Alter Ego: Hoy Ya No Soy Yo

Si hay una frase muy graciosa en el marketing moderno de videojuegos es “sistema de moralidad”. Lo que antes conocíamos como “el final bueno y el final malo” ahora pretende…

Nacho Esains
Tetabester  ·  Historia  |  6 de julio de 2011
987 palabras · 5 min

Si hay una frase muy graciosa en el marketing moderno de videojuegos es “sistema de moralidad”. Lo que antes conocíamos como “el final bueno y el final malo” ahora pretende traspasar esa barrera para permitirnos interpretar el rol de un personaje como nunca lo hicimos antes. The Witcher 2, inFamous 2, BioShock y todos y cada uno de los simpáticos pero cuadradísimos juegos de BioWare venden esta característica como el factor que humaniza los juegos actuales. Actuales, si no contamos Alter Ego, que en 1986 ofrecía una simulación de decisiones y consecuencias mil veces más compleja (y más divertida) (y más delirante) que cualquiera de esas bestias ponderosas.

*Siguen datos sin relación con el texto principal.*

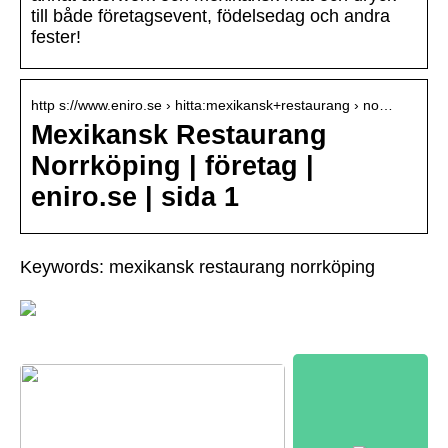
till både företagsevent, födelsedag och andra
fester!
http s://www.eniro.se › hitta:mexikansk+restaurang › no…
Mexikansk Restaurang
Norrköping | företag |
eniro.se | sida 1
Keywords: mexikansk restaurang norrköping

Alter Ego entra en una categoría poco poblada, la de los juegos diseñados por especialistas en cosas que nada tienen que ver con los juegos. Generalmente estos profesionales sirven de consultores a juegos que quieren aprovechar nombres famosos o necesitan sí o sí asesoría en algún aspecto. El rey del género Juegos Diseñados por Gente que No Debería Diseñar Juegos es Jim Walls, diseñador de la serie Police Quest y pesadilla del pobre Al Lowe que era el que terminaba solucionando sus imposibles puzzles de hacer multas y respetar a rajatabla el procedimiento policial.

Pero Alter Ego habita su propia categoría, ya que el único crédito del juego es el psicólogo Peter Favaro. Así que tenemos un juego diseñado por un psicólogo, con gráficos dibujados por un psicólogo, y lógica programada por un psicólogo. Y ni siquiera un psicólogo particularmente bueno. Pero ya vamos a llegar a eso.

En los ochenta, los niños soñábamos en CGA.

Las primeras pantallas de Alter Ego nos dejan claro que este va a ser un juego de leer. Enormes (ENORMES) letras blancas sobre fondo negro nos preguntan si queremos definir nuestra personalidad a través de una serie de preguntas de lo más personales y a veces mortalmente confusas (PIENSO QUE ESTE TEST ES INUTIL – VERDADERO / FALSO).

Uno de los primeros ejemplos de publicidad en un videojuego es este aviso de Geniol.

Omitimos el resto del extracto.